Evita ya tenía la edad mínima requerida para asistir a la entrega de
regalos de la Asociación, cuatro añitos, y su grandullón tío se preocuparía de
camuflarse lo bastante para que ella no lo reconociera. Así creería, como los
demás niños, que era el propio Melchor quien le hacía entrega de los
suyos.
Acomodados sobre sillones de oficina tuneados como tronos, les esperaba a
los tres una mañana muy atareada repartiendo ilusión. Pese a que sus dos
compañeros (que interpretarían sendos roles de Gaspar y Baltasar) le
sugirieron que fuera uno de ellos y no él quien sentara a su regazo a la
querubina, por evitar todo peligro de delación, él insistió en conseguir esa
foto soñada que, años después, enseñaría a su sobrina como tierno recuerdo.

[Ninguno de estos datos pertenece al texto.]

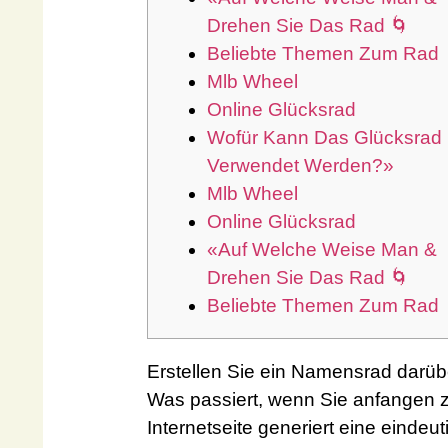
Drehen Sie Das Rad 🌀
Beliebte Themen Zum Rad
Mlb Wheel
Online Glücksrad
Wofür Kann Das Glücksrad
Verwendet Werden?»
Mlb Wheel
Online Glücksrad
«Auf Welche Weise Man &
Drehen Sie Das Rad 🌀
Beliebte Themen Zum Rad
Erstellen Sie ein Namensrad darüb
Was passiert, wenn Sie anfangen 
Internetseite generiert eine eindeu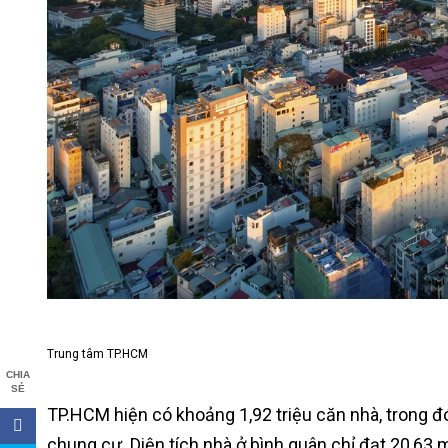
Trung tâm TP.HCM
CHIA
SẺ
TP.HCM hiện có khoảng 1,92 triệu căn nhà, trong đó
chung cư. Diện tích nhà ở bình quân chỉ đạt 20,63 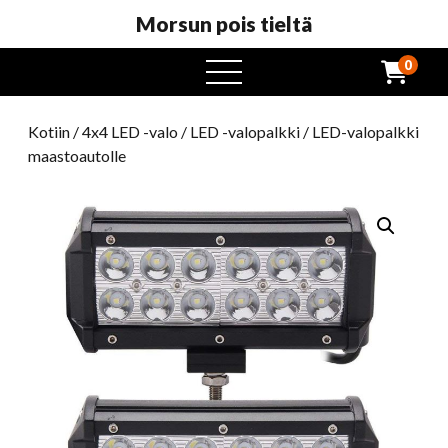
Morsun pois tieltä
0
avaa
valikko
Kotiin
/
4x4 LED -valo
/
LED -valopalkki
/ LED-valopalkki
maastoautolle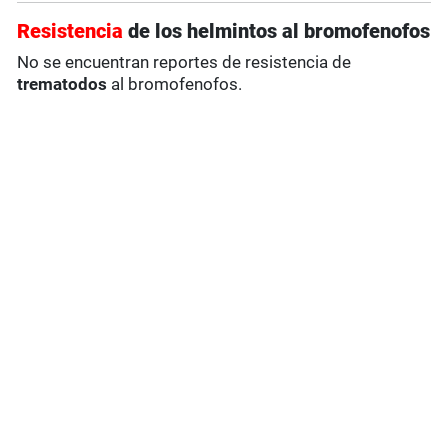
Resistencia
de los helmintos al bromofenofos
No se encuentran reportes de resistencia de
trematodos
al bromofenofos.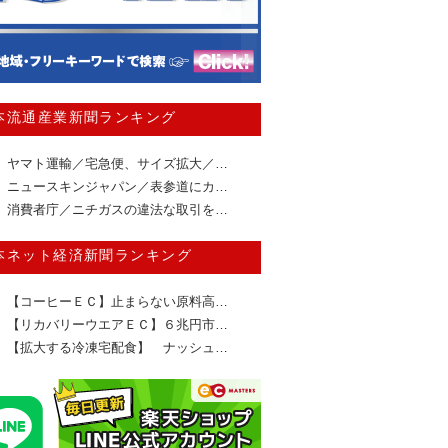
本流通産業新聞ランキング
ヤマト運輸／宅急便、サイズ拡大／…
ニュースキンジャパン／表参道にカ…
消費者庁／ニチガスの違法な取引を…
本ネット経済新聞ランキング
【コーヒーＥＣ】止まらない原料高…
【リカバリーウエアＥＣ】６兆円市…
【拡大する冷凍宅配食】 ナッシュ…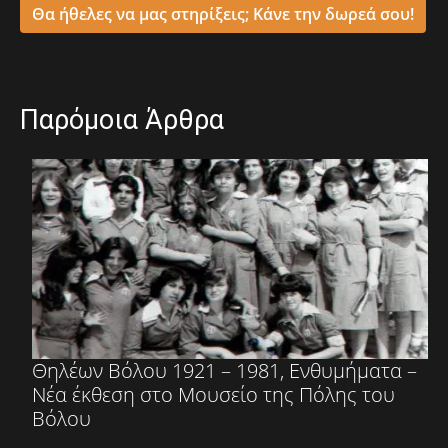
Θα ήθελες να μας στηρίξεις; Κάνε την δωρεά σου!
Παρόμοια Άρθρα
Θηλέων Βόλου 1921 – 1981, Ενθυμήματα –
Νέα έκθεση στο Μουσείο της Πόλης του
Βόλου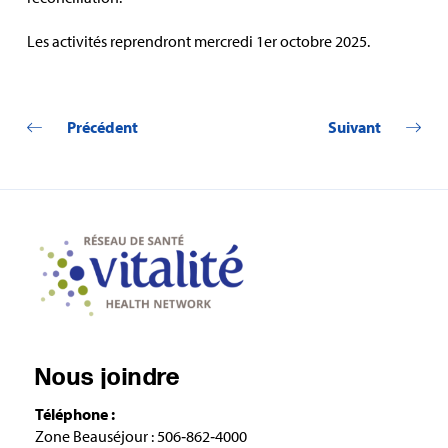
Les activités reprendront mercredi 1er octobre 2025.
Précédent
Suivant
Nous joindre
Téléphone :
Zone Beauséjour : 506‑862‑4000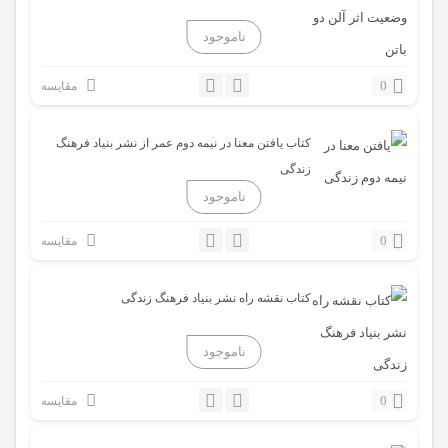
0
مقایسه
کتاب یافتن معنا در نیمه دوم عمر از نشر بنیاد فرهنگ
زندگی
0
مقایسه
کتاب نقشه راه نشر بنیاد فرهنگ زندگی
0
مقایسه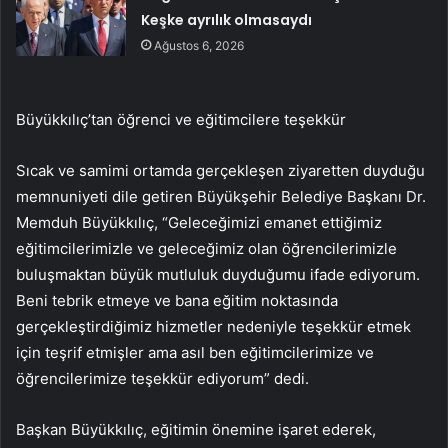
Keşke ayrılık olmasaydı
Ağustos 6, 2026
Büyükkılıç’tan öğrenci ve eğitimcilere teşekkür
Sıcak ve samimi ortamda gerçekleşen ziyaretten duyduğu
memnuniyeti dile getiren Büyükşehir Belediye Başkanı Dr.
Memduh Büyükkılıç, “Geleceğimizi emanet ettiğimiz
eğitimcilerimizle ve geleceğimiz olan öğrencilerimizle
buluşmaktan büyük mutluluk duyduğumu ifade ediyorum.
Beni tebrik etmeye ve bana eğitim noktasında
gerçekleştirdiğimiz hizmetler nedeniyle teşekkür etmek
için teşrif etmişler ama asıl ben eğitimcilerimize ve
öğrencilerimize teşekkür ediyorum” dedi.
Başkan Büyükkılıç, eğitimin önemine işaret ederek,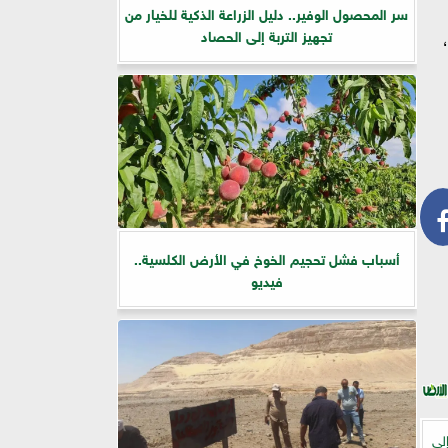
سر المحصول الوفير.. دليل الزراعة الذكية للخيار من
تجهيز التربة إلى الحصاد
أسباب فشل تحجيم الخوخ في الأرض الكلسية..
فيديو
لى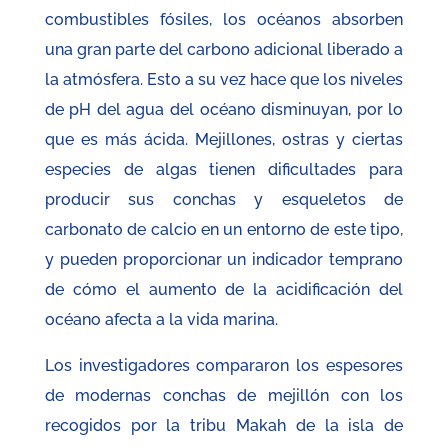
combustibles fósiles, los océanos absorben
una gran parte del carbono adicional liberado a
la atmósfera. Esto a su vez hace que los niveles
de pH del agua del océano disminuyan, por lo
que es más ácida. Mejillones, ostras y ciertas
especies de algas tienen dificultades para
producir sus conchas y esqueletos de
carbonato de calcio en un entorno de este tipo,
y pueden proporcionar un indicador temprano
de cómo el aumento de la acidificación del
océano afecta a la vida marina.
Los investigadores compararon los espesores
de modernas conchas de mejillón con los
recogidos por la tribu Makah de la isla de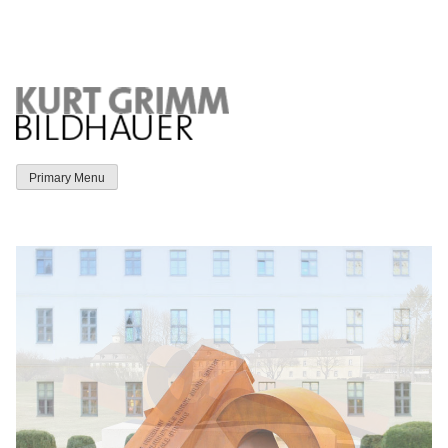
Skip
to
content
Primary Menu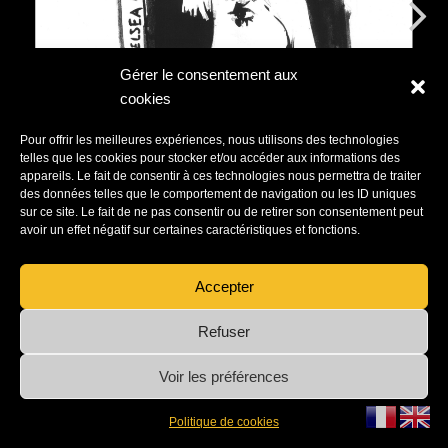
Gérer le consentement aux
cookies
Pour offrir les meilleures expériences, nous utilisons des technologies
telles que les cookies pour stocker et/ou accéder aux informations des
appareils. Le fait de consentir à ces technologies nous permettra de traiter
des données telles que le comportement de navigation ou les ID uniques
sur ce site. Le fait de ne pas consentir ou de retirer son consentement peut
avoir un effet négatif sur certaines caractéristiques et fonctions.
Accepter
Refuser
Voir les préférences
© Venus in Fuzz 2023-2024
Politique de cookies
Neve
| Propulsé par
WordPress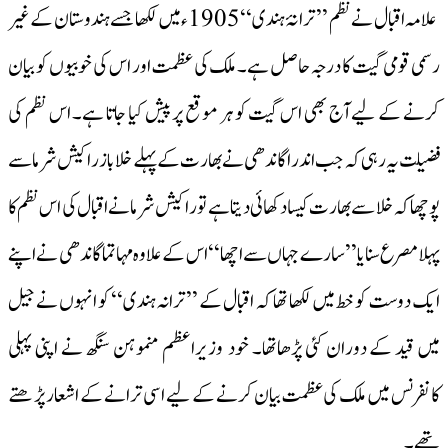
علامہ اقبال نے نظم ’’ترانۂ ہندی‘‘ 1905ء میں لکھا جسے ہندوستان کے غیر
رسمی قومی گیت کا درجہ حاصل ہے۔ ملک کی عظمت اور اس کی خوبیوں کو بیان
کرنے کے لیے آج بھی اس گیت کو ہر موقع پر پیش کیا جاتا ہے۔ اس نظم کی
فضیلت یہ رہی کہ جب اندراگاندھی نے بھارت کے پہلے خلاباز راکیش شرما سے
پوچھا کہ خلا سے بھارت کیسا دکھائی دیتا ہے تو راکیش شرما نے اقبال کی اس نظم کا
پہلا مصرع سنایا’’سارے جہاں سے اچھا‘‘ اس کے علاوہ مہاتما گاندھی نے اپنے
ایک دوست کو خط میں لکھا تھا کہ اقبال کے ’’ترانہ ہندی‘‘ کو انہوں نے جیل
میں قید کے دوران کئی پڑھاتھا۔ خود وزیراعظم منموہن سنگھ نے اپنی پہلی
کانفرنس میں ملک کی عظمت بیان کرنے کے لیے اسی ترانے کے اشعار پڑھتے
تھے۔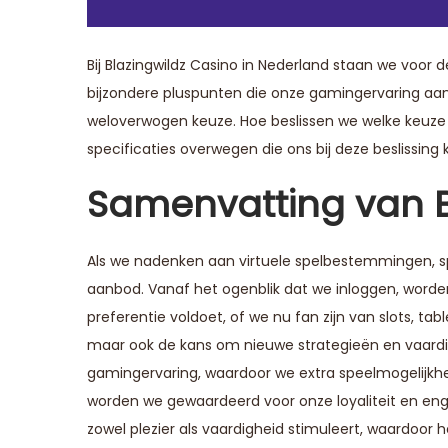
Bij
Blazingwildz Casino
in Nederland staan we voor d
bijzondere pluspunten die onze gamingervaring aanzi
weloverwogen keuze. Hoe beslissen we welke keuze 
specificaties overwegen die ons bij deze beslissing
Samenvatting van B
Als we nadenken aan virtuele spelbestemmingen, sp
aanbod. Vanaf het ogenblik dat we inloggen, word
preferentie voldoet, of we nu fan zijn van slots, ta
maar ook de kans om nieuwe strategieën en vaardi
gamingervaring, waardoor we extra speelmogelijkhed
worden we gewaardeerd voor onze loyaliteit en enga
zowel plezier als vaardigheid stimuleert, waardoor 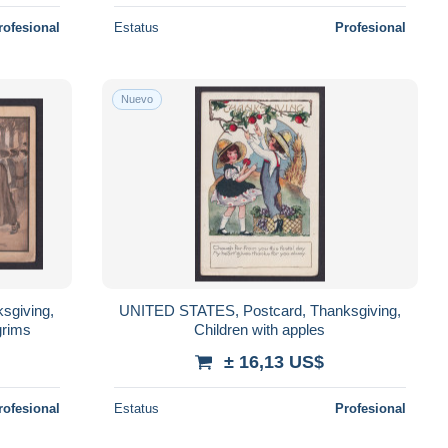
rofesional
Estatus
Profesional
Nuevo
sgiving,
UNITED STATES, Postcard, Thanksgiving,
grims
Children with apples
± 16,13 US$
rofesional
Estatus
Profesional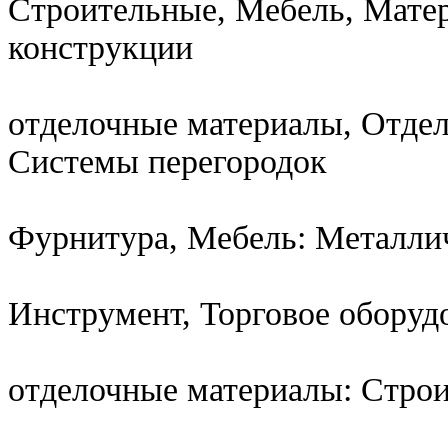
Строительные, Мебель, Мате
конструкции
отделочные материалы, Отдел
Системы перегородок
Фурнитура, Мебель: Металли
Инструмент, Торговое оборуд
отделочные материалы: Стро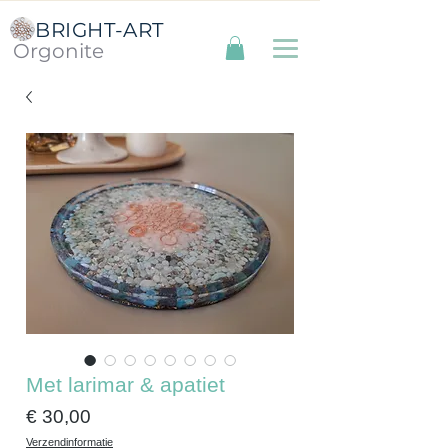
BRIGHT-ART
Orgonite
Met larimar & apatiet
Prijs
€ 30,00
Verzendinformatie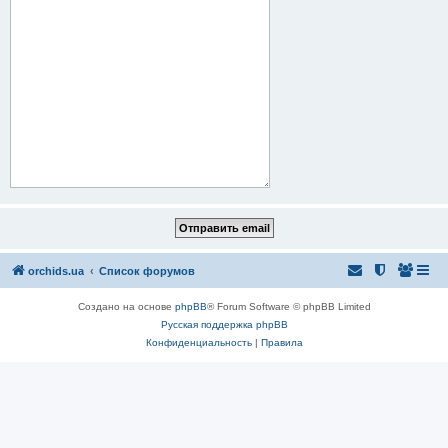
orchids.ua
Список форумов
Создано на основе
phpBB
® Forum Software © phpBB Limited
Русская поддержка phpBB
Конфиденциальность
|
Правила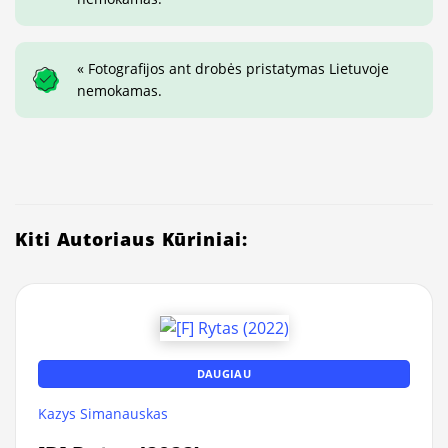
« Fotografijos ant drobės pristatymas Lietuvoje
nemokamas.
Kiti Autoriaus Kūriniai:
DAUGIAU
Kazys Simanauskas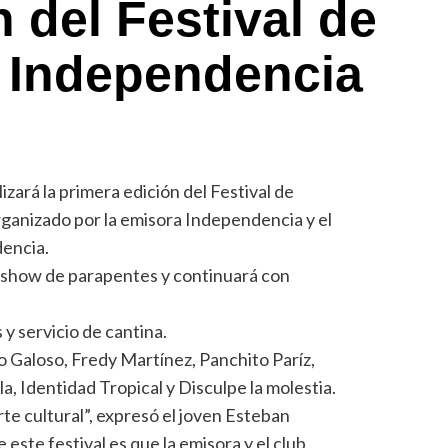
 del Festival de
a Independencia
izará la primera edición del Festival de
ganizado por la emisora Independencia y el
dencia.
un show de parapentes y continuará con
y servicio de cantina.
 Galoso, Fredy Martínez, Panchito Paríz,
, Identidad Tropical y Disculpe la molestia.
te cultural”, expresó el joven Esteban
 este festival es que la emisora y el club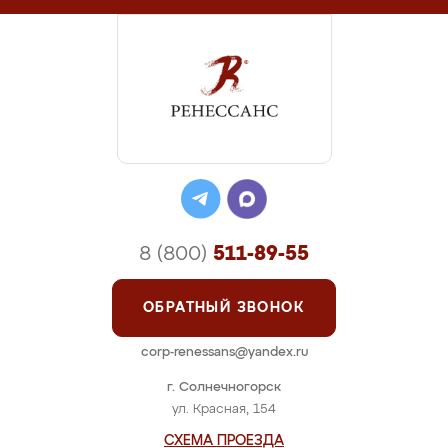
8 (800)
511-89-55
ОБРАТНЫЙ ЗВОНОК
corp-renessans@yandex.ru
г. Солнечногорск
ул. Красная, 154
СХЕМА ПРОЕЗДА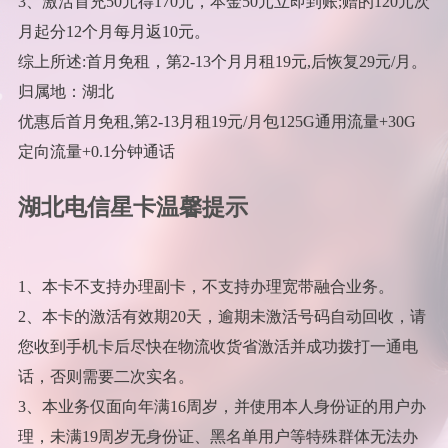
3、激活首充50元得170元，本金50元立即到账;赠的120元次
月起分12个月每月返10元。
综上所述:首月免租，第2-13个月月租19元,后恢复29元/月。
归属地：湖北
优惠后首月免租,第2-13月租19元/月包125G通用流量+30G
定向流量+0.1分钟通话
湖北电信星卡温馨提示
1、本卡不支持办理副卡，不支持办理宽带融合业务。
2、本卡的激活有效期20天，逾期未激活号码自动回收，请
您收到手机卡后尽快在物流收货省激活并成功拨打一通电
话，否则需要二次实名。
3、本业务仅面向年满16周岁，并使用本人身份证的用户办
理，未满19周岁无身份证、黑名单用户等特殊群体无法办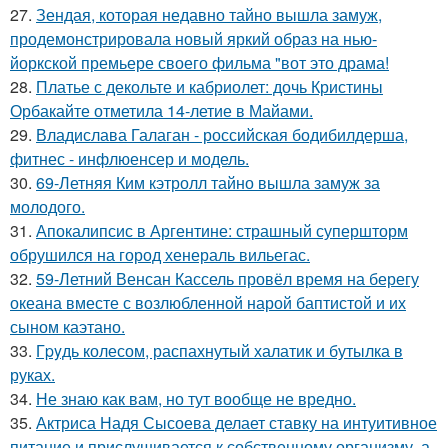
27.
Зендая, которая недавно тайно вышла замуж,
продемонстрировала новый яркий образ на нью-
йоркской премьере своего фильма "вот это драма!
28.
Платье с декольте и кабриолет: дочь Кристины
Орбакайте отметила 14-летие в Майами.
29.
Владислава Галаган - российская бодибилдерша,
фитнес - инфлюенсер и модель.
30.
69-Летняя Ким кэтролл тайно вышла замуж за
молодого.
31.
Апокалипсис в Аргентине: страшный супершторм
обрушился на город хенераль вильегас.
32.
59-Летний Венсан Кассель провёл время на берегу
океана вместе с возлюбленной нарой баптистой и их
сыном каэтано.
33.
Гpyдь колесом, распахнутый халатик и бутылка в
руках.
34.
Не знаю как вам, но тут вообще не вредно.
35.
Актриса Надя Сысоева делает ставку на интуитивное
питание и прислушивается к собственному организму, а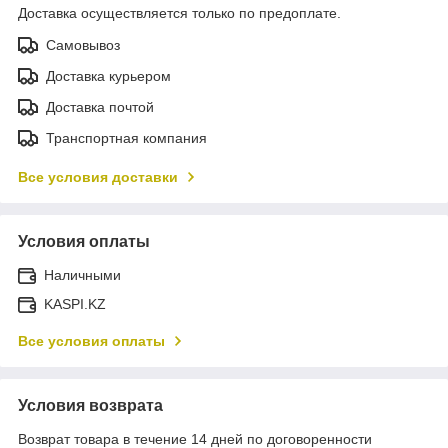
Доставка осуществляется только по предоплате.
Самовывоз
Доставка курьером
Доставка почтой
Транспортная компания
Все условия доставки
Условия оплаты
Наличными
KASPI.KZ
Все условия оплаты
Условия возврата
Возврат товара в течение 14 дней по договоренности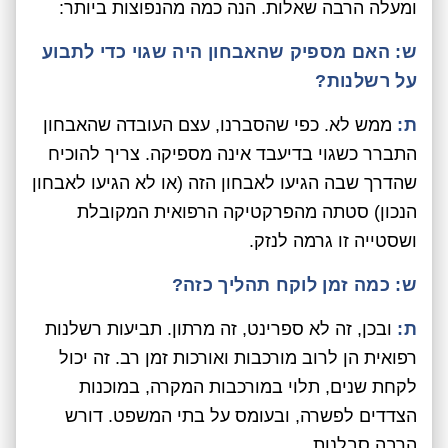
ומעלה הרבה שאלות. הנה כמה מהנפוצות ביותר:
ש: האם מספיק שהאבחון היה שגוי כדי לתבוע
על רשלנות?
ת:
ממש לא. כפי שהסברנו, עצם העובדה שהאבחון
התברר כשגוי בדיעבד אינה מספיקה. צריך להוכיח
שהדרך שבה הגיעו לאבחון הזה (או לא הגיעו לאבחון
הנכון) סטתה מהפרקטיקה הרפואית המקובלת
ושסטייה זו גרמה לנזק.
ש: כמה זמן לוקח תהליך כזה?
ת:
ובכן, זה לא ספרינט, זה מרתון. תביעות רשלנות
רפואית הן לרוב מורכבות ואורכות זמן רב. זה יכול
לקחת שנים, תלוי במורכבות המקרה, במוכנות
הצדדים לפשרה, ובעומס על בתי המשפט. דורש
הרבה סבלנות.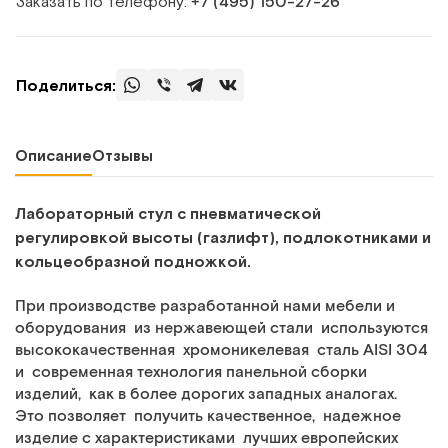
Заказать по телефону:
+7 (495) 150‑27‑26
Поделиться:
Описание
Отзывы
Лабораторный стул с пневматической
регулировкой высоты (газлифт), подлокотниками и
кольцеобразной подножкой.
При производстве разработанной нами мебели и
оборудования из нержавеющей стали используются
высококачественная хромоникелевая сталь AISI 304
и современная технология панельной сборки
изделий, как в более дорогих западных аналогах.
Это позволяет получить качественное, надежное
изделие с характеристиками лучших европейских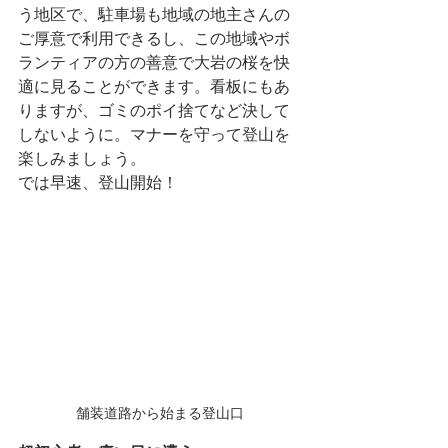
う地区で、駐車場も地域の地主さんの
ご厚意で利用できるし、この地域やボ
ランティアの方の善意で大岩の桜を快
適に見ることができます。看板にもあ
りますが、ゴミのポイ捨てなど決して
しないように。マナーを守って登山を
楽しみましょう。
では早速、登山開始！
舗装道路から始まる登山口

“Baltasar”, además, era un Watusi de dos metros de alto, negro de verdad, el
único socio de color que había en la Asociación, por lo que ya, peinando canas,
llevaba décadas representando allí al africano mago. Félix, en su amor de tío,
le dijo que podría asustar a su pequeña si se acercaba mucho, porque ella nunca
había visto, seguramente, un gigante tan oscuro. Suerte que el compañero sabía
aceptar bromas de este tipo, y se lo tomaron ambos con humor.
Una vez sentadita sobre las piernas de quien ignoraba que era su tío, la
primera mirada de Eva fue para las atrayentes barbas doradas de Gaspar, lo que
supuso un alivio para Félix, pensando en lo acertado de su disfraz, aunque
sintió ciertos celos por el compañero que, fastidiando un poco y a modo de guasa
cómplice entre colegas, guiñó un ojo a la pequeña. Fue entonces que ésta
decidió mirar a Melchor, que comenzó a hacerle preguntas, en aras de no perder
esta vez su atención.
“¿Así que, te llamas Eva? Un nombre precioso, el de la primera mujer. ¿Lo
sabías? ¿Has venido con tu mamá? ¿Está entre el público? Señálamela, que la
salude.”
Y la niña señaló sin dudar, aunque muda todavía, a la mujer que en ese
momento se deshacía de ternura mirando la estampa. Félix aprovechó el momento
para carraspear. Había estado ensayando una voz propia de un fraile franciscano
en día de ofrenda, suave, melosa, casi de falsete, para no descubrirse ante la
pequeña.
“¿Y has sido buena, Eva? ¿Te has portado bien con mamá? ¿Eres ya una niña
muyyyyy mayor?”
A medida que la cría iba asintiendo a todo con la cabecita, él iba
adquiriendo seguridad, logrando, no sólo engañarla, sino crecerse en su
propia interpretación hasta creérsela. Estaba tan entusiasmado como ella, y la
cámara de su cuñada fue plasmando la secuencia con total fidelidad, hasta
que…
Eva rompió a llorar, sin ton ni son, abriendo la boca con tal envergadura,
que pareciera desquijararse allí mismo. Félix, tan sorprendido como acobardado,
agarró a la pequeña y la abrazó, suplicándole con su falsa voz que no llorara,
y preguntándole, sin poder apenas disimular la angustia, qué le ocurría. Ella
le rodeó el cuello, en una reacción contraria a la esperada en un niño
defraudado, con el sentimiento y la razón en conflicto, y consiguió emitir un
sonoro lamento.
“¡Tu no erez e rey Melchó, tú erez el tío Feliiiiiiiiii!!!”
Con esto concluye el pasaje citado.